Aston Martin's chief executive Andy Palmer told Reuters it had hired a supply chain chief and was considering flying in components to deal with the effects of Britain crashing out of the EU without a deal on 29 March.
Aston has hired John Griffiths, who has worked for Nissan and aerospace firm Rolls-Royce in senior roles, as interim vice president for supply chain, a role Palmer said “there was a nagging need [for] which has been confirmed with Brexit”.
Palmer told Reuters that the company began considering the option to fly in components in October as well as bringing components in through ports other than Dover.
“I don’t think we’ve been in a position in the last two years where we’ve been further apart from understanding where we’re going to end up,” Palmer told Reuters.
“We programme a car to align and order all the parts for those cars twelve weeks in advance. You don’t need to do the maths to know that therefore takes us across the Brexit period. We have to prepare for the worst case scenario.”
MPs are due to vote on May's deal the week commencing 14 January, after she ceremoniously pulled the original vote in December. After the vote was pulled the government starting ramping up its preparations for a no-deal Brexit, including setting aside £2bn for various Whitehall departments.

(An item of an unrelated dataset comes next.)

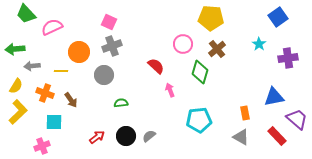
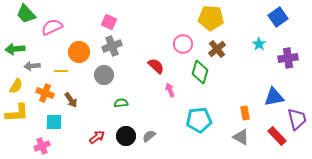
yellow L-shape: moved 1 px left, 1 px down; rotated 40 degrees clockwise
purple trapezoid: rotated 35 degrees clockwise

Today UK car sales fell for the second year running, as the sector continues to battle Brexit uncertainties.
Dealerships sold 2.37m new cars in 2018, 6.8 per cent fewer than it managed in 2017, and 12 per cent below 2016’s peak of 2.69m, The Society of Motor Manufacturers and Traders (SMMT) said.
Last year SMMT chief executive Mike Hawes urged MPs to get behind May's deal.
“Leaving without a deal would be catastrophic – plants will close; jobs will be lost. Leaving is not what we wanted, but we recognise that the withdrawal agreement has been hard-fought and, crucially, delivers a transition period which steps us back from the cliff-edge," he said at the time. "We need a deal now, and we need an ambitious deal for the future that guarantees frictionless trade with our most important market – nothing else will do, and we urge all parties to remember what’s at stake.”